■ TASK DIRECTIONS
Without including any picture, transcribe the entries below word for word.

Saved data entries
↓

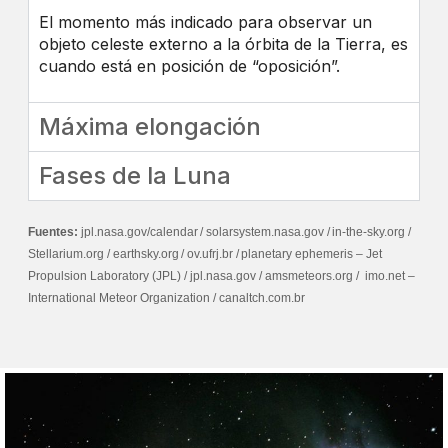
El momento más indicado para observar un
objeto celeste externo a la órbita de la Tierra, es
cuando está en posición de “oposición”.
Máxima elongación
Fases de la Luna
Fuentes:
jpl.nasa.gov/calendar / solarsystem.nasa.gov / in-the-sky.org /
Stellarium.org / earthsky.org / ov.ufrj.br / planetary ephemeris – Jet
Propulsion Laboratory (JPL) / jpl.nasa.gov / amsmeteors.org / imo.net –
International Meteor Organization / canaltch.com.br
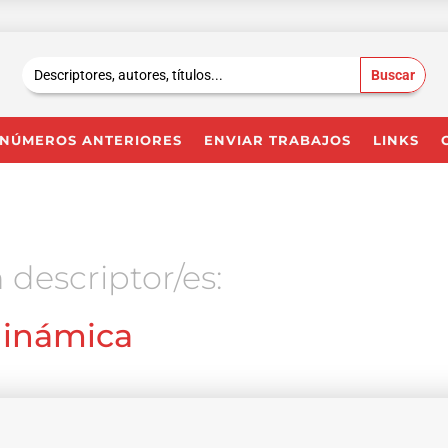
Buscar:
NÚMEROS ANTERIORES
ENVIAR TRABAJOS
LINKS
 descriptor/es:
dinámica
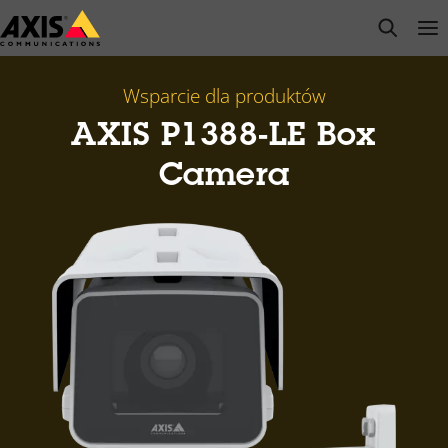
Przejdź
open s
Op
Clo
do
głównej
zawartości
Wsparcie dla produktów
AXIS P1388-LE Box
Camera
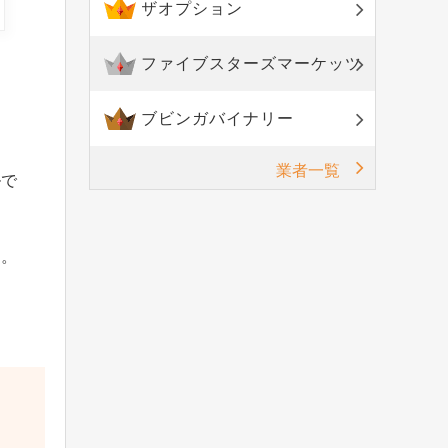
ザオプション
ファイブスターズマーケッツ
ブビンガバイナリー
業者一覧
ルで
す。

↑

■ OUTPUT OF THE EXERCISE
El momento más indicado para observar un
objeto celeste externo a la órbita de la Tierra, es
cuando está en posición de “oposición”.
Máxima elongación
Fases de la Luna
Fuentes:
jpl.nasa.gov/calendar / solarsystem.nasa.gov / in-the-sky.org /
Stellarium.org / earthsky.org / ov.ufrj.br / planetary ephemeris – Jet
Propulsion Laboratory (JPL) / jpl.nasa.gov / amsmeteors.org / imo.net –
International Meteor Organization / canaltch.com.br
Buscar:
NÚMEROS ANTERIORES
ENVIAR TRABAJOS
LINKS
 descriptor/es:
dinámica
Przejdź
open s
Op
Clo
do
głównej
zawartości
Wsparcie dla produktów
AXIS P1388-LE Box
Camera
ザオプション
ファイブスターズマーケッツ
ブビンガバイナリー
業者一覧
ルで
す。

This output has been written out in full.